As I write this, policymakers in Washington are grappling with the incredibly difficult issue of avoiding the “fiscal cliff.” Never in my memory has both the short-term and long-term outlook for the U.S. economy been so dependent on a single act of Congress.
If Congress does what needs to be done, then the U.S. economy will quickly gain momentum. The distractions of the recent election notwithstanding, the major macro-economic indicators are showing promise. The stock market has steadily increased during the past three years. Corporate profits are at or very near all-time highs. The employment data is rising.
Perhaps most importantly for processors of packaging products, the recovery in the residential housing and real estate sectors are finally accelerating. It’s not that housing and real estate sectors are large end-markets for packaging. But rather, these sectors are the best indicators of Americans’ propensity to consume all types of goods. The trends in retail sales at grocery stores and healthcare stores, as well as consumer spending for nondurable household goods—all good indicators of the demand for plastics packaging—are connected to the trends in housing.
The real problem is confidence levels, both among business leaders and consumers, and that is directly connected to the travails in Washington. We endured a long, grueling, and divisive election cycle. But now that the election is over, there is some real pent-up desire to get back to the business of becoming more productive. This desire will be unleashed as soon as a solution to the fiscal cliff is passed. If a solution is not reached in a timely manner, then the economy will enter a recession.
Let’s assume for the sake of my outlook that the elected policymakers are able to avoid a catastrophe. If that happens, then overall demand for plastics packaging products will increase in 2013. The expansion will start slowly because it will take some time to get the economy cranked up from its present state of limbo. But by the end of the second quarter the pace of economic acceleration should be noticeable to everyone. My current forecast calls for an overall gain of 4% in U.S. production of plastic packaging products in 2013.
There will be some issues with resin prices in the near term, but these problems should become less acute in the coming years. The U.S. petrochemical industry is rapidly converting to the use of more domestically-produced natural gas. This should result in lower prices for resins.
Another factor that may hold resin prices down is an increasing supply of recycled materials. The overall rate of recycling in the U.S. has not changed much in recent years, but there seems to be a slow rise in awareness of this issue.

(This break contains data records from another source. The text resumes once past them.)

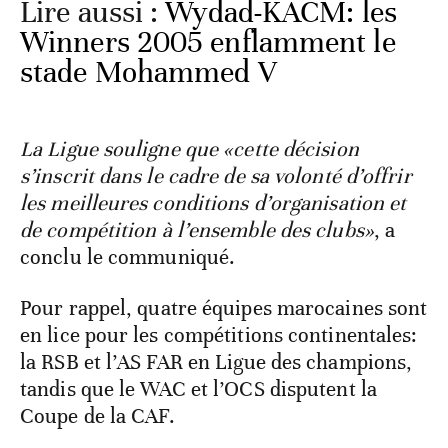
Lire aussi :
Wydad-KACM: les
Winners 2005 enflamment le
stade Mohammed V
La Ligue souligne que «cette décision
s’inscrit dans le cadre de sa volonté d’offrir
les meilleures conditions d’organisation et
de compétition à l’ensemble des clubs»
, a
conclu le communiqué.
Pour rappel, quatre équipes marocaines sont
en lice pour les compétitions continentales:
la RSB et l’AS FAR en Ligue des champions,
tandis que le WAC et l’OCS disputent la
Coupe de la CAF.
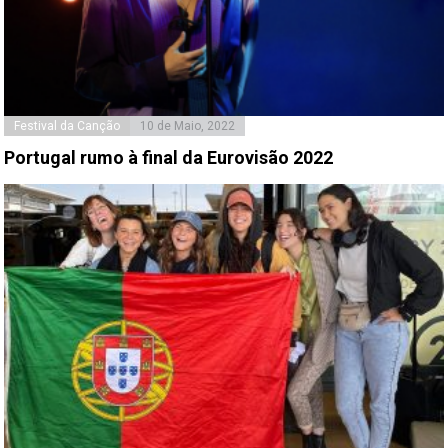
Festival da Canção
10 de Maio, 2022
Portugal rumo à final da Eurovisão 2022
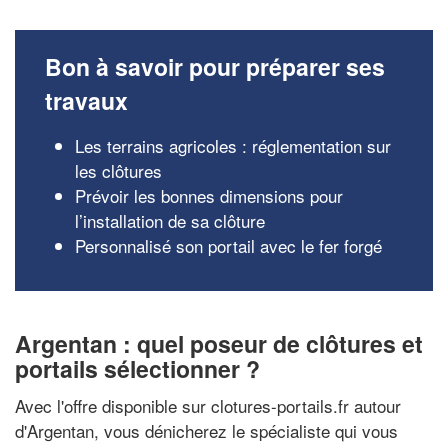
Bon à savoir pour préparer ses
travaux
Les terrains agricoles : réglementation sur
les clôtures
Prévoir les bonnes dimensions pour
l’installation de sa clôture
Personnalisé son portail avec le fer forgé
Argentan : quel poseur de clôtures et
portails sélectionner ?
Avec l'offre disponible sur clotures-portails.fr autour
d'Argentan, vous dénicherez le spécialiste qui vous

It is still too early to determine just how large an impact the sustainability programs of major retailers such as Wal-Mart will have on this nation’s recycling rates, but they could be a significant factor in the years to come.
WHAT THIS MEANS TO YOU
•Plastic bag and bottle bans by municipalities have risen, but the plastics industry’s response has improved greatly. This issue will not go away in 2013, but I expected it to lose steam gradually.
•Profit levels for companies that process food and kindred products are an important factor in the development of new packaging.
•Packaging design in the future will be driven less by aesthetic appeal and more by sustainability factors such as recyclability and content information.